Describe three achievements that you are most proud of thus far in your lifetime. What’s similar about the way you accomplished these achievements?
What are you doing when you lose track of time? What are you doing when you feel most alive and fully engaged?
Identify the various jobs you’ve had that were not a good fit. What value was stepped on or overlooked in each job? What beliefs were dishonored?
Describe a time you were at your peak performance. Who were you being, what were you doing when you’ve been most satisfied with yourself? What values were you honoring?
“You have a unique message to deliver, a unique song to sing, a unique act of love to bestow. This message, this song and this act of love have been entrusted exclusively to the one and only you.” ~ John Powell, S.J.
Having knowledge and understanding of your natural way of being can help identify two main aspects: what you like to do and how you like to do it.
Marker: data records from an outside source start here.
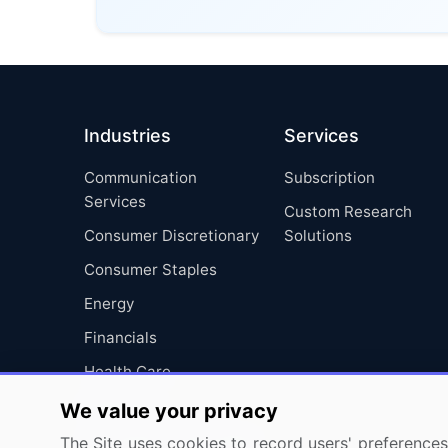
Industries
Services
Communication
Subscription
Services
Custom Research
Consumer Discretionary
Solutions
Consumer Staples
Energy
Financials
Health Care
Industrials
We value your privacy
Information Technology
The Site uses cookies to record users' preferences 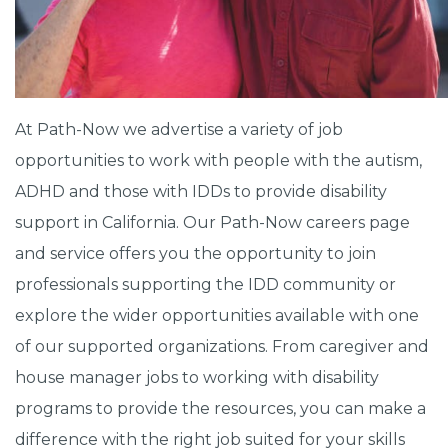
At Path-Now we advertise a variety of job
opportunities to work with people with the autism,
ADHD and those with IDDs to provide disability
support in California. Our Path-Now careers page
and service offers you the opportunity to join
professionals supporting the IDD community or
explore the wider opportunities available with one
of our supported organizations. From caregiver and
house manager jobs to working with disability
programs to provide the resources, you can make a
difference with the right job suited for your skills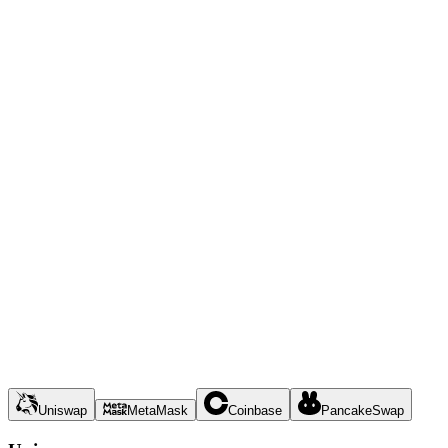
Uniswap
MetaMask
Coinbase
PancakeSwap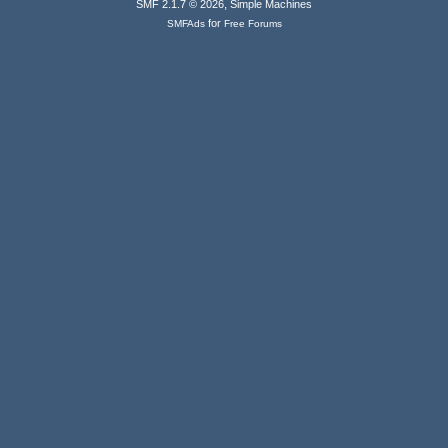
,
SMF 2.1.7 © 2026
Simple Machines
for
SMFAds
Free Forums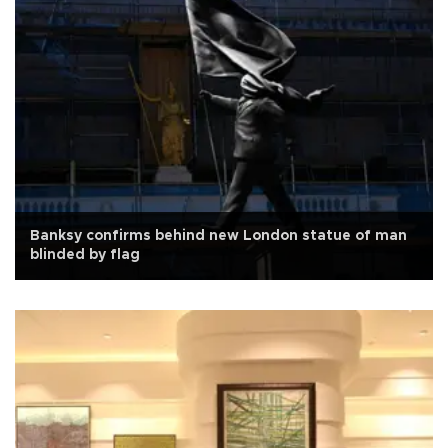
Banksy confirms behind new London statue of man
blinded by flag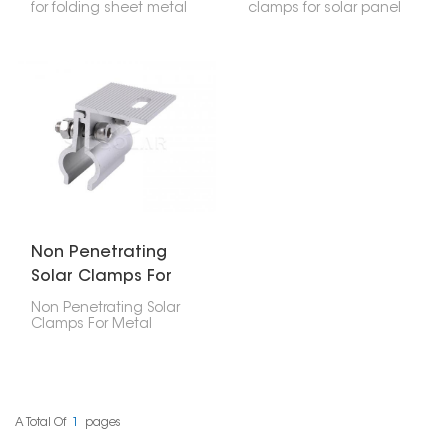
for folding sheet metal
clamps for solar panel
roofs are really important
are made specifically to
if you're putting solar
attach solar panels to
panels or other systems
metal roofs that have
on roofs that have
upright seams. The
folded sheet metal
good thing is, they do
seams. They're
this without needing to
designed to hold the
drill into the roof itself.
installation rails firmly
This way, the clamps
right onto those seams
offer a strong hold that
without poking holes in
doesn't damage your
the roof, which keeps
roof, keeping it
everything intact and
waterproof and
waterproof.
structurally sound.
Non Penetrating
Solar Clamps For
Metal Roof
Non Penetrating Solar
Clamps For Metal
Roof are a smart way to
install solar panels
without drilling holes or
harming the roof's
structure. These clamps
attach securely to the
A Total Of
1
Pages
raised parts or specific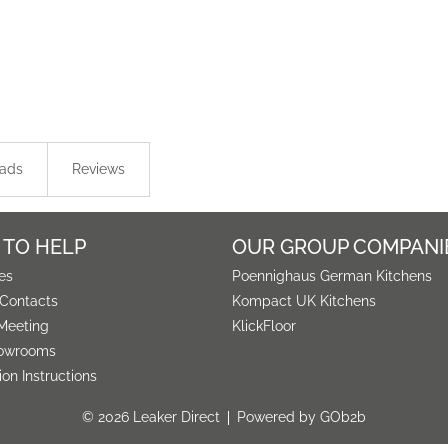
ads
Reviews
 TO HELP
OUR GROUP COMPANI
es
Poennighaus German Kitchens
 Contacts
Kompact UK Kitchens
Meeting
KlickFloor
owrooms
tion Instructions
© 2026 Leaker Direct
Powered by GOb2b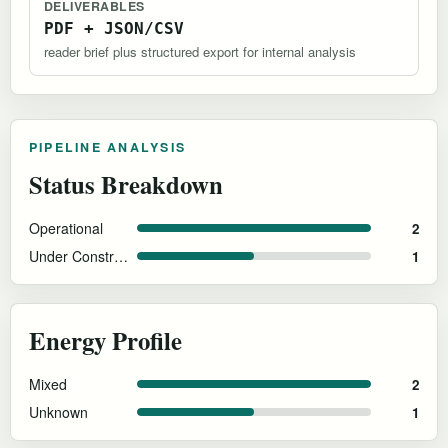
DELIVERABLES
PDF + JSON/CSV
reader brief plus structured export for internal analysis
PIPELINE ANALYSIS
Status Breakdown
Operational
2
Under Construction
1
Energy Profile
Mixed
2
Unknown
1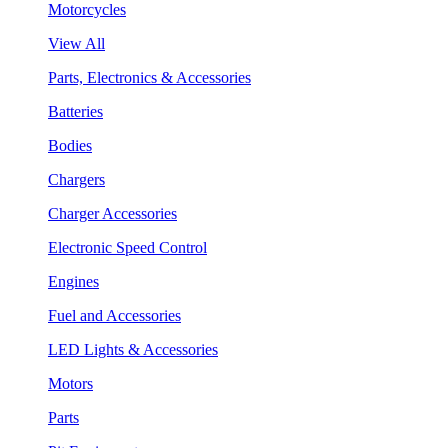
Motorcycles
View All
Parts, Electronics & Accessories
Batteries
Bodies
Chargers
Charger Accessories
Electronic Speed Control
Engines
Fuel and Accessories
LED Lights & Accessories
Motors
Parts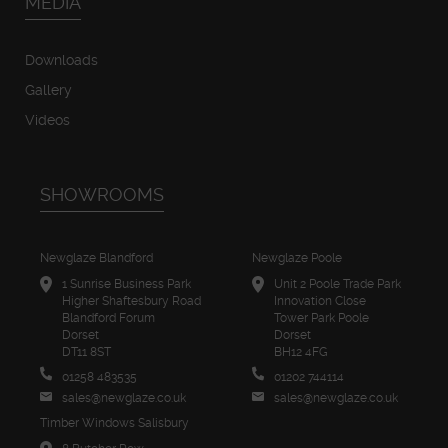
MEDIA
Downloads
Gallery
Videos
SHOWROOMS
Newglaze Blandford
Newglaze Poole
1 Sunrise Business Park
Unit 2 Poole Trade Park
Higher Shaftesbury Road
Innovation Close
Blandford Forum
Tower Park Poole
Dorset
Dorset
DT11 8ST
BH12 4FG
01258 483535
01202 744114
sales@newglaze.co.uk
sales@newglaze.co.uk
Timber Windows Salisbury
For example, if you realize you consistently bring humor and camaraderie to group interactions and easily rally people around your ideas, you may find leading a team will be a natural aspect of work you’d love.
There is a third aspect of career that is perhaps the most important. Anyone can take their natural way of being and do a variety of jobs with it. But doing work you love isn’t only about doing what you CAN do, it’s about getting to do what you most WANT to do. What makes work fulfilling is when you put your natural qualities in service of what matters most to you. This requires discovering the difference you want to make - the impact you want to have.
When you think of doing work you love- THINK BIG! Think amazing possibilities! Think joy and fulfillment! Choosing a career becomes a reflection of your conscious choice to make a particular difference. Your career gives you the opportunity to get paid for the time and actions you take in effort to make your desired impact on others and the world. What makes you say, “People have got to know about this!” Own it, claim it, work it!
Here are a few questions to consider when thinking about the difference you want to make. Again, to get the most out of this, spend at least 10 minutes writing your answer to each question.
What is it you want to teach people? What do you find yourself frequently talking passionately about?
Where do you see potential for humanity to grow, change and improve? What aspect of human potential inspires you most?
What angers or saddens you about people, the world, humanity? What do you find yourself getting mad or sad about in the daily news?
What’s the legacy you want to leave? What do you want most for the people who come after you?
Picture for a moment that a large crowd is gathered to hear you speak. There is excitement in the air as they wait with anticipation. As you approach the podium, the people become quiet. What is the message you are there to share?
As your conviction becomes apparent, your vague sense of, “I like working with nature and wildlife.” is replaced by a compelling drive to fulfill the specific purpose. You realize you are passionate about helping people take responsibility for their impact on the world’s natural resources. By combining this with your natural inclination to lead teams, you may find the work you love is being an environmental lobbyist.
Doing work you love supports you to be who you want to be, do what matters most to you and have more than you dreamed of. When you do work you love, you’re doing your BEST work! Work that…
Brings you joy and abundance Embraces your natural way of being Serves to make the difference you most want to make Ties your actions to what matters most to you
“The highest reward for a person’s work is not what they get for it, but what they become by it.” ~ John Ruskin
As you know, your career life profoundly impacts your relationships, your finances, your health, your hopes and your dreams…your whole life! What is possible if you commit to doing work you love? How will your life change if you do? How will it change if you don’t?